Mungkin saya sebagai orang Indonesia, dengan mudah mendapatkan angkutan, atau karena saya sudah biasa memanfaatkan fasilitas tersebut. Tapi saya melihat banyak orang bule yang kebingungan ketika keluar dari terminal. Malu dengan plang-plang iklan visit Indonesia yang ada tepat di seberang pintu keluar terminal. Bagaimana wisatawan nyaman untuk berkunjung kalau seperti ini?
PULANG DAN KESAN
Benar kata teman kantor saya, 4 hari memang tidak cukup untuk menjelajah Singapura. Masih banyak tempat yang belum saya kunjungi. Padahal saya ingin mendatangi semua sudut di Singapura, dari ujung barat ke ujung timur, dari ujung utara ke ujung selatan.
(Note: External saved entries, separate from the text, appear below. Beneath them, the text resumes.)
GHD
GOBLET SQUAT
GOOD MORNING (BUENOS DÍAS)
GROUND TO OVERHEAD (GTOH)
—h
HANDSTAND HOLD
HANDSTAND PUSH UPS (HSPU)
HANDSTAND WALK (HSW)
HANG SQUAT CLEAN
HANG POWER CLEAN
Padahal Singapura negara kecil, namun banyak sudut yang menarik untuk dikunjungi. Mungkin yang ngga kuat adalah kaki, capek banget jalan sejauh itu. Mungkin karena kita orang Indonesia tidak dibiasakan berjalan, tapi dimanjakan dengan motor kemana saja kita berpergian. Selama di Singapura, orang-orang lebih suka menggunakan MRT dan berjalan. Kendaraan pribadi jumlahnya sangat jarang, apalagi motor, hanya tampak sesekali di jalanan. Kendaraan juga sangat menghargai pejalan kaki. Mereka akan langsung berhenti untuk memberi jalan pejalan kaki. Suara klakson mobil juga hampir tidak pernah terdengar.
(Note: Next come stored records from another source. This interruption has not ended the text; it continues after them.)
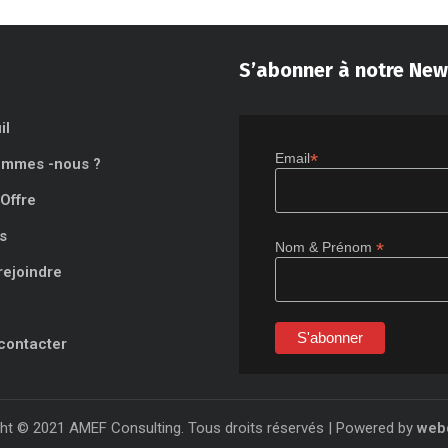
S’abonner à notre New
il
*
Email
ommes -nous ?
Offre
s
*
Nom & Prénom
rejoindre
contacter
ht © 2021 AMEF Consulting. Tous droits réservés | Powered by
web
Trotoar di Singapura banyak pohon-pohon besar, rindang dan sejuk. Padahal Singapura adalah kota metropolitan di garis katulistiwa, di dataran rendah yang harusnya panas dan pengap seperti Jakarta. Trotoarnya sangat lebar, indah dan rindang untuk sekedar duduk-duduk. Trotoarnya bersih dari sampah, pengemis dan pedagang asongan. Tidak ada tiang listrik dan kabel-kabel yang bersliweran di atasnya, sangat rapih. Benar-benar kontras dengan jalanan di Indonesia.
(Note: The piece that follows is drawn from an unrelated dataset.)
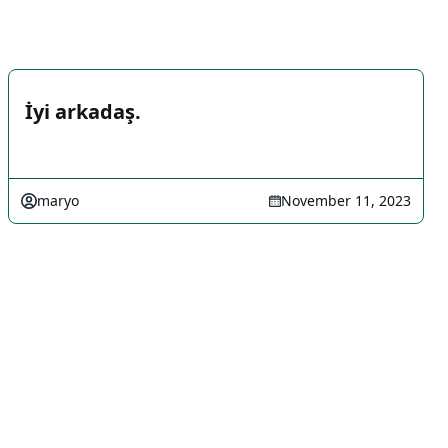
İyi arkadaş.
maryo
November 11, 2023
Satu lagi yang membedakan, trotoar di Singapura langsung berbatasan dengan gedung-gedung megahnya, kesannya menyatu dan bersahabat. Di sela-sela gedung-gedung tinggi, adalah jalan-jalan kecil yang bisa dilalui pejalan kaki. Gedung-gedung di Singapura sangat indah, arsitektur yang sangat cantik, dan keindahannya dinikmati oleh pejalan kaki sepanjang jalan. Kalau di Jakarta, gedung-gedung tingginya sombong, pejalan kaki dibatasi jarak dan pagar tinggi, hanya mobil-mobil yang hendak parkir yang bersahabat dengan gedung-gedung tersebut.
Meski demikian megah dan kerennya Singapura, saya merasakan ada yang hilang, lebih nyaman berada di rumah sendiri. Atau karena saat itu saya berada di negeri orang asing dan saya belum mendapatkan tempat di antara mereka. Mungkin jika saya memang benar-benar menjadi penduduk di sana, lain lagi ceritanya. Mungkin karena Singapura negara kecil yang isinya monoton itu-itu saja, tidak seberagam Indonesia, atau mungkin karena saya belum terlalu mengenal kehidupan masyarakat Singapura sebenarnya. Mungkin juga argo yang terus berjalan selama di negeri orang, mahal di dompet. Hehehe.
Suatu nanti, saya ingin pergi lagi ke luar negeri, menambah pengalaman, entah berwisata, atau studi. Yang pasti, saya harus menabung dulu, dan memperbaiki bahasa Inggris saya. Bahasa Inggris yang sudah saya pelajara selama 14 tahun sejak saya SD, faktanya masih jauh dari predikat "lulus". Saya masih kesulitan memahami bahasa Inggris dari orang-orang dengan aksen berbeda. Saya juga berniat belajar bahasa Mandarin, nampaknya saat ini sangat diperlukan. Setidaknya, jalan-jalan kali ini sudah membuktikan, kalau saya bisa!